One way to make sense of the regular representation $\rho_\text{reg}$ of $G$ is to consider it as the ring of complex valued functions $\{f:G\to\mathbb{C}\}$ with the action of $G$ given as $gf(x)=f(xg)$.
For a representation $\rho:G\to GL(V)$ we define the matrix coefficient as $f_{\phi,v}=\phi(\rho_gv)$ where $v\in V$ and $u\in V^*$ is a linear functional.
Question: I am asked to prove that every irreducible representation of $G$ is isomorphic to a subrepresentation of the regular representation using matrix coefficients.

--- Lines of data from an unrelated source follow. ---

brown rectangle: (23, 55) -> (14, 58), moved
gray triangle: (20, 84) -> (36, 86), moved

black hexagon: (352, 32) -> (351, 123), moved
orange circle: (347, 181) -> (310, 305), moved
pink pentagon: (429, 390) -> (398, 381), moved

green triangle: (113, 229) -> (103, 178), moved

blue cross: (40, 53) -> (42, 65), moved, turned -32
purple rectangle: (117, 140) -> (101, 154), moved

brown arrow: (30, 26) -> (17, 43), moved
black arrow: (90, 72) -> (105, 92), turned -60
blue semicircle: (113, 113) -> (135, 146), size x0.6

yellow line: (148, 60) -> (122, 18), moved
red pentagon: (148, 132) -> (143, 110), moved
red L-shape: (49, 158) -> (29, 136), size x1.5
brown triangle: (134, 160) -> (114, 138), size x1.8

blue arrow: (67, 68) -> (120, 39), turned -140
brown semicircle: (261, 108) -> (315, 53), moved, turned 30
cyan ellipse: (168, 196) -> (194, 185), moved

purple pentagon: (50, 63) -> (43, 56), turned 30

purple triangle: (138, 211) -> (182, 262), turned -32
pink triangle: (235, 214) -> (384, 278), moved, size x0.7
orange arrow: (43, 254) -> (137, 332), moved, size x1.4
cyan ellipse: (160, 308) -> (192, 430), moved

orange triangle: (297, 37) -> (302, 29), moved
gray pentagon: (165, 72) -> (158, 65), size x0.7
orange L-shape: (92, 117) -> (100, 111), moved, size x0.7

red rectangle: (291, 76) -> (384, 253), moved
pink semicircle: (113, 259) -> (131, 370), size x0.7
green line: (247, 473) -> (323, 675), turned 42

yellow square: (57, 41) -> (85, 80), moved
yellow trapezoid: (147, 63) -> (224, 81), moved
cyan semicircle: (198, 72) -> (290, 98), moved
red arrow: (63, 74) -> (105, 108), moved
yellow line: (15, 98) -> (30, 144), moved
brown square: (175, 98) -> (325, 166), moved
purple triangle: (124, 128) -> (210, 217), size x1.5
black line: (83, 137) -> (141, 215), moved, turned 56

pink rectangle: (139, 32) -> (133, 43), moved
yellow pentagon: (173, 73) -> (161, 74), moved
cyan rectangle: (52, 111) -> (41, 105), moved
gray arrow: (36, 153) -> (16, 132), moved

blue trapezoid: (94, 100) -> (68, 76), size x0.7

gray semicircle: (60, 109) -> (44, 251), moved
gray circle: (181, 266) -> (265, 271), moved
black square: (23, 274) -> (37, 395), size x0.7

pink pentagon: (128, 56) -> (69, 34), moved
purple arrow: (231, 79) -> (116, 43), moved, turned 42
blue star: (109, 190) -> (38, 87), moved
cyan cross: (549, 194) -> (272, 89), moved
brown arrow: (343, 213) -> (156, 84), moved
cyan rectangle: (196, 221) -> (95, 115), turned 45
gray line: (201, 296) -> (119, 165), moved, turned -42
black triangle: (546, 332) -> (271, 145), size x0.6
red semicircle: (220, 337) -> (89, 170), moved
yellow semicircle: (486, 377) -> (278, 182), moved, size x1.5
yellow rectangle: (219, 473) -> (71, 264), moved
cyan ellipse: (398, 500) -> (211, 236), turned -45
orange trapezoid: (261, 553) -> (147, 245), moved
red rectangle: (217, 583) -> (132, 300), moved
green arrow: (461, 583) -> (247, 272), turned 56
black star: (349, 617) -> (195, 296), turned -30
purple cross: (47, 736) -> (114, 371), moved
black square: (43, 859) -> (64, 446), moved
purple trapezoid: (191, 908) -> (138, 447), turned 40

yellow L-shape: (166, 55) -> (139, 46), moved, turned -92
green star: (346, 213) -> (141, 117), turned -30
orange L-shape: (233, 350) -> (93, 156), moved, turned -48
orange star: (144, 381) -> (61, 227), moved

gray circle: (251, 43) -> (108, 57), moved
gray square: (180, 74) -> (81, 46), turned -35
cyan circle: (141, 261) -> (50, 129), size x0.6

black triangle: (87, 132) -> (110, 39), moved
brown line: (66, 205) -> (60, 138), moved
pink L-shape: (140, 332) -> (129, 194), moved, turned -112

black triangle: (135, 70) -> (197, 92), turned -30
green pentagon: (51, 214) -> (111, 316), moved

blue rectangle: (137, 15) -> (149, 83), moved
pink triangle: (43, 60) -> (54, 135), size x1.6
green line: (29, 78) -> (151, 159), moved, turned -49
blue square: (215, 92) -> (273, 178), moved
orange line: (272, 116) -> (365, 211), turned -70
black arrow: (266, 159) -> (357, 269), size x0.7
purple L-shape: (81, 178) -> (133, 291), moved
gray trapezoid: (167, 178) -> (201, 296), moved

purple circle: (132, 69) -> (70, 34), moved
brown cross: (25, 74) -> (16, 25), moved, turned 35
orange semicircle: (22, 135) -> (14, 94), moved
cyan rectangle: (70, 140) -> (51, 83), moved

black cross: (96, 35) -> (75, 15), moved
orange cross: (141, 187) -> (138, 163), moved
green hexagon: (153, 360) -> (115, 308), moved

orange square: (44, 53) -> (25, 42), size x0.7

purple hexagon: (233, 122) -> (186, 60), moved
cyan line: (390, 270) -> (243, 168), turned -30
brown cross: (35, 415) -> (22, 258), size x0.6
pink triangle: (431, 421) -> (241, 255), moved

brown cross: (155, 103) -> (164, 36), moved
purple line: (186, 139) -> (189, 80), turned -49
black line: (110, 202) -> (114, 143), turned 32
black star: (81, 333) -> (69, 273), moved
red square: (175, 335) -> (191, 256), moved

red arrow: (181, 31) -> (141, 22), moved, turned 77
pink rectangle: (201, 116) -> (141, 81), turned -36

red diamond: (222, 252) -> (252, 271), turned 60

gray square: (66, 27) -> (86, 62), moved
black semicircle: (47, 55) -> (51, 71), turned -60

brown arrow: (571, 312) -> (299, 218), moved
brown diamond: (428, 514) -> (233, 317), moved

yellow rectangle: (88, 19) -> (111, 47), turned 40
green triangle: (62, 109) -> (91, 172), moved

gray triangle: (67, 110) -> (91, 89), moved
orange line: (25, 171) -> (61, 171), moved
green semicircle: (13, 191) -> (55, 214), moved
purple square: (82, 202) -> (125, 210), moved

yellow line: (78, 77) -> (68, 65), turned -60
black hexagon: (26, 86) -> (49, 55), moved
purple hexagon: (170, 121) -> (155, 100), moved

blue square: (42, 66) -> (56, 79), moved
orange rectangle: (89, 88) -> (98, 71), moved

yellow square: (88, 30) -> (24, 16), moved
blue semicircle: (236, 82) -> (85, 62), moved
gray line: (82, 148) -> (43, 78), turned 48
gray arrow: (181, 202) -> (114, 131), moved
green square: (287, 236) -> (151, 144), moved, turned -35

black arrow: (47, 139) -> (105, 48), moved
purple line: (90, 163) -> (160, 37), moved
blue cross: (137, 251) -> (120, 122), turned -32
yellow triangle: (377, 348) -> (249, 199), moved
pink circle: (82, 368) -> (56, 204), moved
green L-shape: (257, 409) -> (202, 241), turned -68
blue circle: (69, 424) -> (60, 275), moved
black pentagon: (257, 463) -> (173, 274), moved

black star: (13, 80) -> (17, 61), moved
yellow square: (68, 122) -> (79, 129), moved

I can see that the matrix coefficient $f_{\phi,u}$ is a function from $G\to\mathbb{C}$ and thus I get an embedding $V\otimes V^*\to \rho_\text{reg}$. How can I show that this a morphism of representations though? And afterwards I know that $V\otimes V^*\simeq \text{End}(V)\simeq M_n(\mathbb{C})$ but where can I go from there?
Edit: I know how to prove it using Wedderburn-Artin so it should not be used in this case
Best Answer
Question: "I am asked to prove that every irreducible representation of G is isomorphic to a subrepresentation of the regular representation using matrix coefficients."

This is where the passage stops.